И он принялся ходить по комнате с озабоченным видом, пока горничная не ушла. А когда дверь за ней закрылась, опять опустился в кресло. Новая тревожная мысль пришла ему в голову. Ведь этот Бэннон — старый охотник, отличный стрелок, и, чего доброго, еще вздумает его пристрелить! Или вдруг решит вызвать на дуэль? Есть люди — это, конечно, абсурд, совершенный абсурд, — но есть такие люди, ходят они среди нас, — им сам черт не страшен, если им взбредет в голову кого-нибудь убить. Но он и за сорок мистеров Бэннонов не даст втянуть себя в подобную историю. «Ну уж, нет, милостивый государь, — скажет он. — Вы, без сомнения, понаторели в таких делах, можно сказать, вскормлены на них, а мне надо было бороться за существование, и у меня просто не было времени для пистолетов, ядов или чего-нибудь еще из арсенала вашей фантазии, и поэтому я почтительнейше отклоняю ваше любезное предложение». Гм! Нет, нет и нет! О не-ет! Елена? Ну что ж, он готов отказаться и от Елены, он пойдет на это — ради нее самой, разумеется. Если только она не преувеличивает? Ну конечно же, она преувеличивает, конечно, ибо, когда имеешь дело с женщинами, нельзя забывать, что в них есть что-то от детей, даже если это жены богатых и жирных мужчин.
Но что же все-таки случилось? Что делает теперь эта бедняжка? Раз уж так случилось, он не оставит ее до самой смерти — и пусть убираются ко всем чертям люди вроде Бэннона.
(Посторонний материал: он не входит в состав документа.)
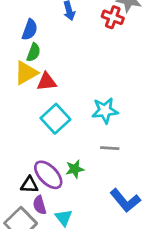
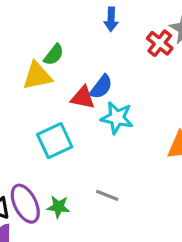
blue semicircle: (30, 30) -> (101, 87), moved
red triangle: (47, 82) -> (83, 98), moved
cyan star: (105, 111) -> (117, 118), moved

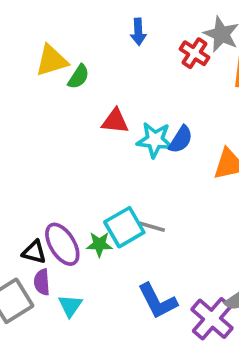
yellow triangle: (37, 76) -> (52, 61), moved
blue semicircle: (101, 87) -> (181, 139), moved
cyan square: (55, 141) -> (124, 227), moved

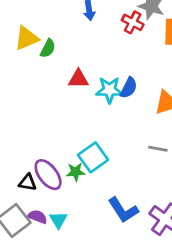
gray line: (152, 227) -> (158, 149), moved
purple semicircle: (42, 282) -> (37, 217), moved, turned 120

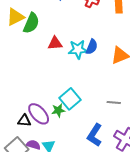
green semicircle: (48, 48) -> (31, 23), size x1.5
gray line: (158, 149) -> (114, 102), moved
blue L-shape: (123, 210) -> (95, 135), turned 70

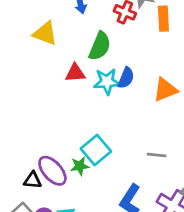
yellow triangle: (15, 17) -> (45, 33), moved, turned 48
green semicircle: (31, 23) -> (100, 46), moved

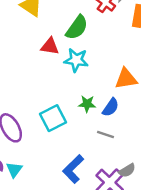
blue semicircle: (126, 78) -> (111, 107), moved
green star: (80, 166) -> (87, 104), moved

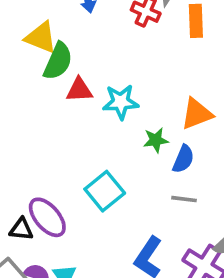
green semicircle: (77, 28) -> (58, 61), moved
green star: (87, 104) -> (156, 140), moved

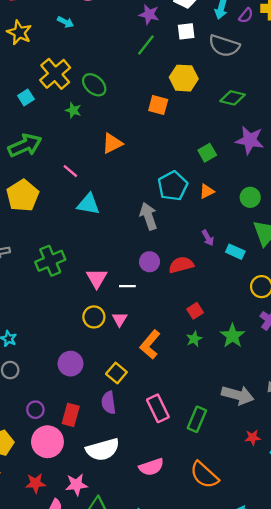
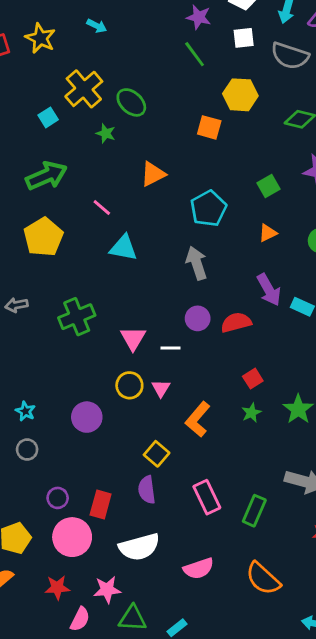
green line: (146, 45) -> (195, 54), turned -75
cyan pentagon: (173, 186) -> (208, 209), moved
purple arrow: (208, 238) -> (269, 290), size x1.6
purple circle: (70, 364) -> (87, 417), moved

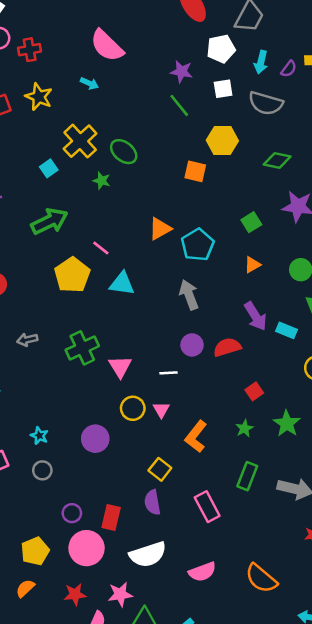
orange triangle: (153, 174) -> (160, 229), moved
yellow pentagon: (43, 237) -> (72, 275), moved
pink triangle: (133, 338) -> (120, 367), moved
red square: (253, 379) -> (254, 391), moved
green rectangle: (254, 511) -> (247, 476), moved

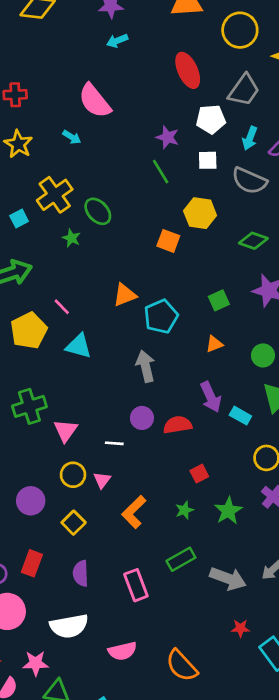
yellow square: (160, 469) -> (74, 523), moved
green rectangle: (247, 476) -> (181, 559), turned 32
red rectangle: (111, 518) -> (32, 563), moved

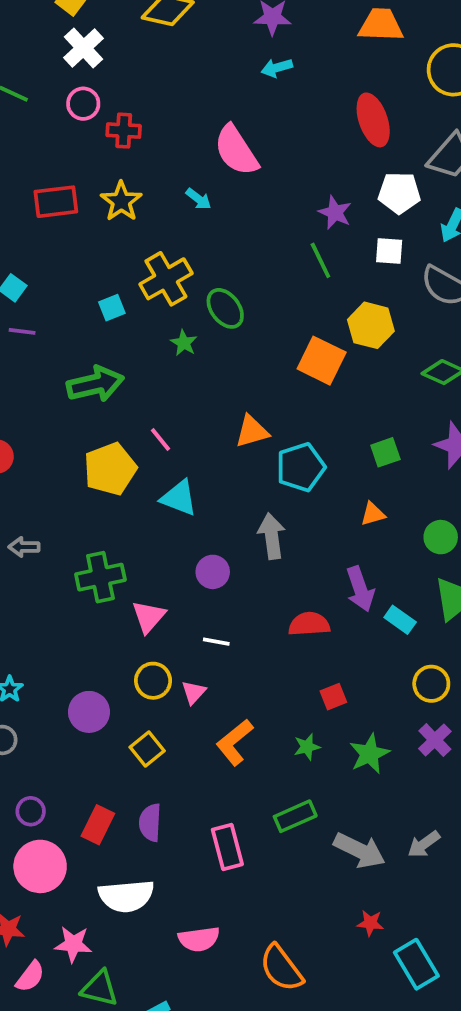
orange square: (168, 241) -> (322, 361), size x1.4
purple circle: (142, 418) -> (213, 572), moved
red rectangle: (32, 563) -> (98, 825), moved

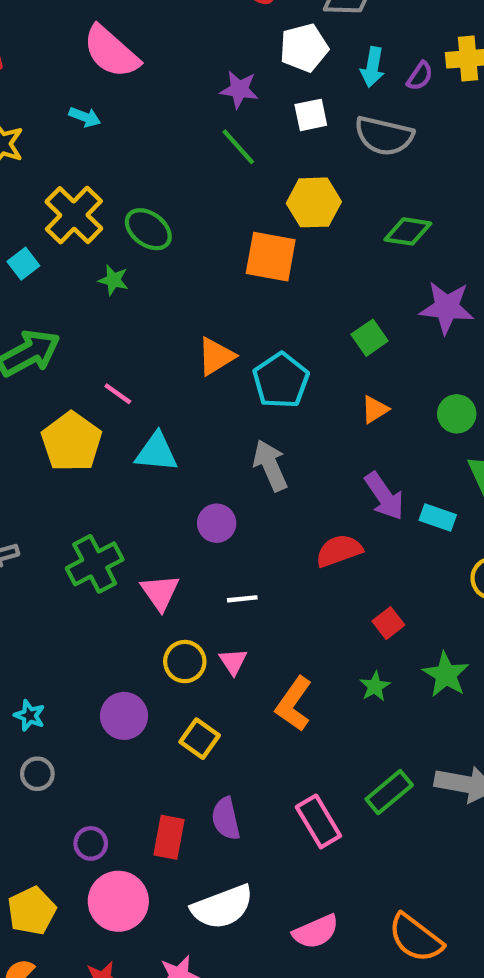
green rectangle: (295, 816) -> (389, 792), moved

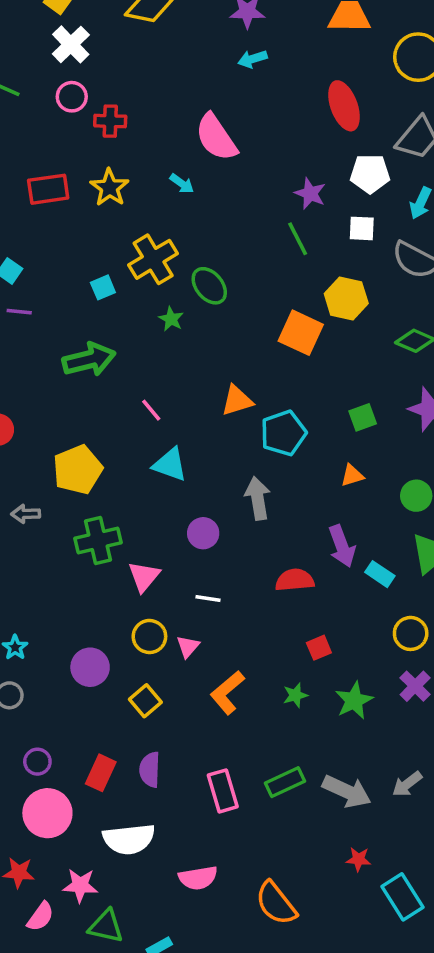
yellow pentagon: (72, 442) -> (78, 470), moved

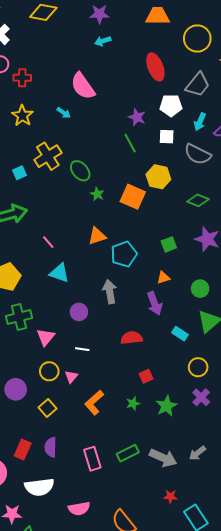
green star: (171, 319) -> (97, 194), moved
purple arrow: (342, 546) -> (155, 303), moved

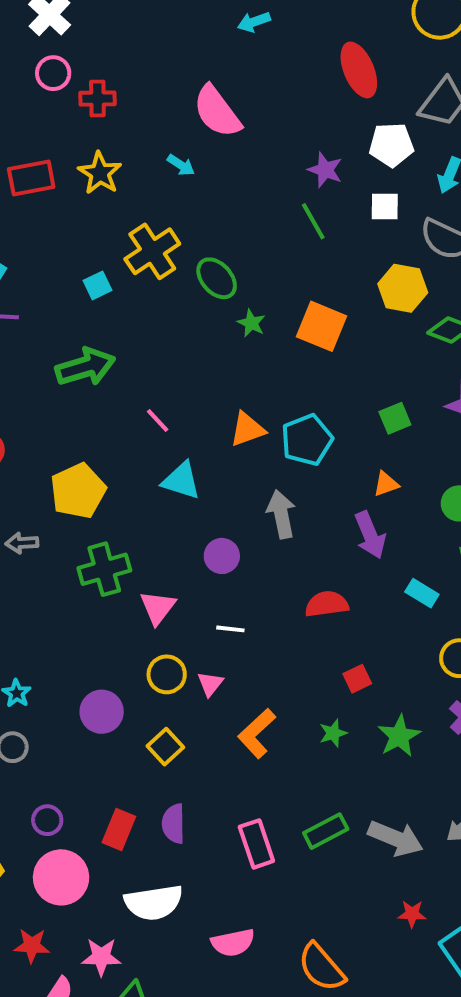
yellow hexagon: (158, 177) -> (403, 288), moved
orange triangle: (97, 236) -> (247, 429), moved

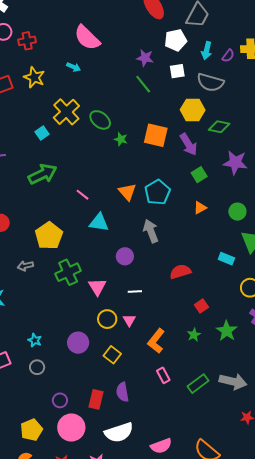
orange triangle: (247, 429) -> (127, 192), turned -42
purple arrow: (370, 535) -> (189, 144), moved
pink rectangle: (256, 844) -> (163, 375), moved, size x0.7

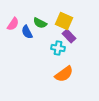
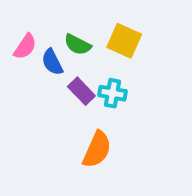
purple rectangle: (69, 36) -> (81, 91), moved
orange semicircle: (64, 74) -> (97, 149), moved, turned -30

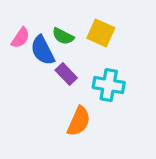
blue semicircle: (52, 62) -> (43, 50), size x1.4
cyan cross: (112, 93) -> (109, 85), moved, size x1.4

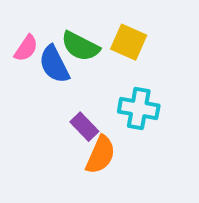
green semicircle: (63, 36) -> (80, 46), size x1.4
purple rectangle: (66, 74) -> (84, 127), moved

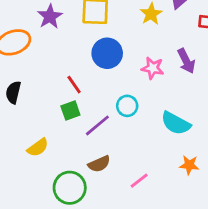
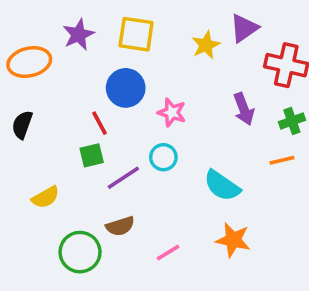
blue circle: (107, 53) -> (126, 88), moved
pink star: (153, 68) -> (172, 112), moved
orange star: (189, 165) -> (233, 240), size x1.4

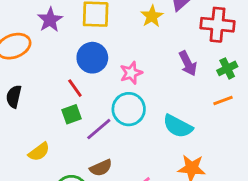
pink star: (172, 112) -> (131, 73), turned -30
cyan circle: (163, 157) -> (129, 109), size x1.5

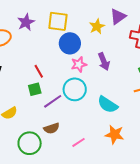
blue circle: (92, 58) -> (70, 43), moved
purple arrow: (188, 63) -> (104, 61), moved

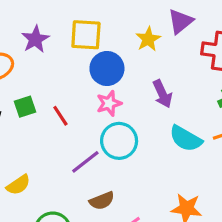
pink star: (79, 64) -> (109, 103), moved
green square: (35, 89) -> (25, 107), moved
cyan semicircle: (108, 105) -> (186, 139), moved
brown semicircle: (52, 128) -> (102, 201), moved

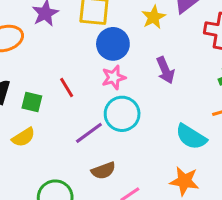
green square: (25, 107) -> (32, 102), moved, turned 30
cyan semicircle: (186, 139) -> (191, 137), moved
yellow semicircle: (18, 185) -> (23, 137), moved

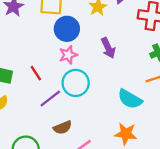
red line: (67, 88) -> (36, 73), moved

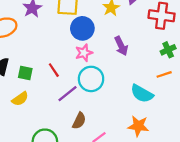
brown semicircle: (63, 128) -> (79, 121), turned -42

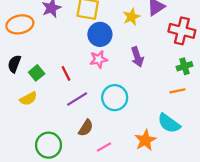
green square: (25, 73) -> (37, 73), turned 32
cyan circle: (91, 79) -> (115, 98), moved
cyan semicircle: (142, 94) -> (169, 123), moved
orange star: (138, 126) -> (145, 140), turned 30

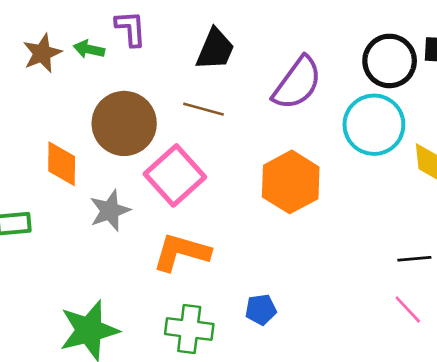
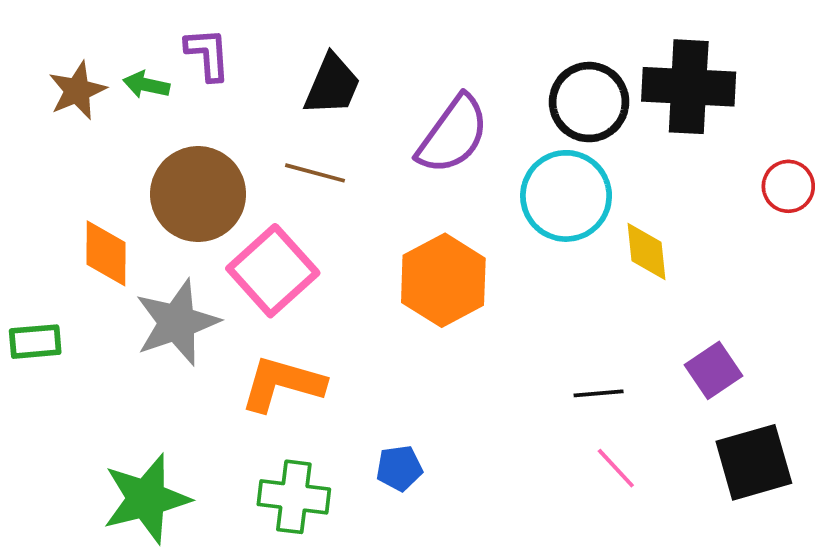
gray star: (110, 211) -> (177, 322), size x1.4
black line: (414, 259) -> (599, 393), moved

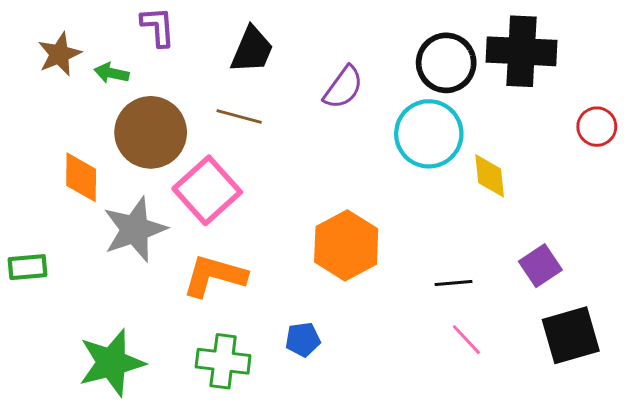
green arrow: (146, 85) -> (112, 73), moved
purple semicircle: (453, 135) -> (343, 87), size x0.7
orange hexagon: (443, 280) -> (346, 245), moved
green rectangle: (35, 342) -> (28, 267), moved

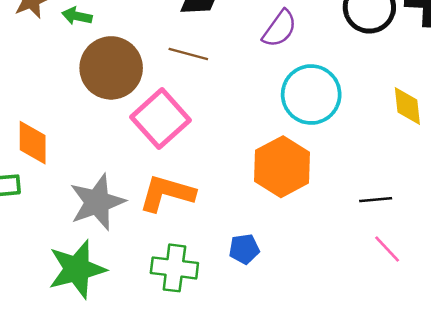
cyan circle: (429, 134) -> (311, 95), moved
orange diamond: (81, 177) -> (33, 143), moved
gray star: (135, 229) -> (97, 202), moved

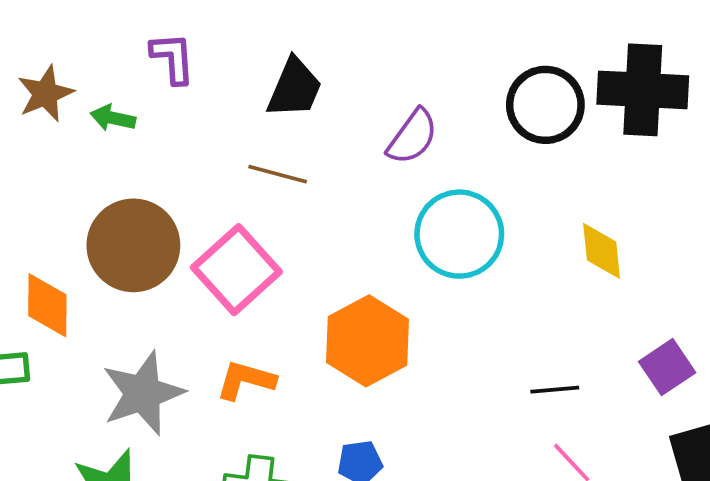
brown circle: (111, 68) -> (133, 245), moved
orange hexagon: (282, 167) -> (368, 341), moved
orange L-shape: (167, 193) -> (246, 380), size x0.7

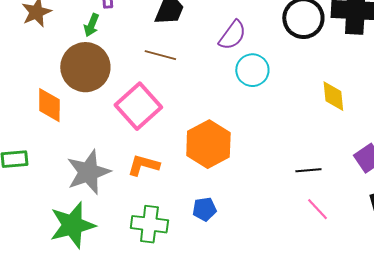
green arrow: (113, 118) -> (91, 25), moved, turned -80
cyan circle: (459, 234) -> (252, 70), moved, size x0.7
brown circle: (133, 245) -> (85, 67), moved
orange diamond: (47, 305) -> (49, 105), moved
Но ведь никуда не денешься и от того, что он во власти Бэннона и тот может запросто его погубить, и не то что из-за Елены, а просто потому, что он босс.
— А-а, — застонал Пауэлл, — здорово же он меня подцепил.
Перепуганный, он вскочил с кресла, в котором сидел скорчившись, и зашагал по комнате, рассеянно перебирая безделушки, и вся его высокая, внушительная фигура так нелепо контрастировала со слабостью его духа.
«Чем все-таки Бэннон превосходит меня? И отчего он так неизменно удачлив и денег у него полным-полно? Сумел бы он преодолеть все сложности службы у Ханнафордов и подняться на вершину лестницы, как это сделал я?»
Такова уж твердая уверенность каждого клерка, надзирателя, мастера или управляющего, уверенность, присущая, впрочем, не только этому классу, — безграничная уверенность в том, что его дело не по плечу никому другому — ни в отношении ума, точности, опыта, навыков, искусности, ни в смысле произволения свыше — и выполнить его с той же степенью совершенства не в состоянии никто другой. В самовлюбленности, как и во многом другом, существуют градации, но есть десятки тысяч людей, чья вера в бога куда менее пылка, чем их уверенность, что никто другой не может исполнить их долг хотя бы наполовину так же хорошо, как они сами. А сколько людей готовы расплыться в сочувственной улыбке при виде бессилия соперника выполнить их работу, хотя бы на четверть так же успешно, как это делают они. Вот с подобной верой в душе и бредет день за днем каждый клерк к своему столу и к своей судьбе. Эрик Пауэлл не был просто заурядным клерком; он возвысился, высоко взлетел, и оттого эта вера у него была незыблемой. А все эти Бэнноны, эти жирные надсмотрщики, были словно скользкие зубья на зубчатом колесе мира. Даже если их разглагольствования и трескучие фразы произносились ежедневно с минимумом усилий и эффекта, их власть смещать, попирать, уничтожать оставалась непререкаемой, и держалась эта власть богатством. У Бэннона не было ничего, кроме денег, но денег у него было слишком много, денег не по заслугам, не по разуму, не по особой одаренности, и вместе с тем не на шутку много. Слишком много — это плохо, однако слишком мало — еще хуже.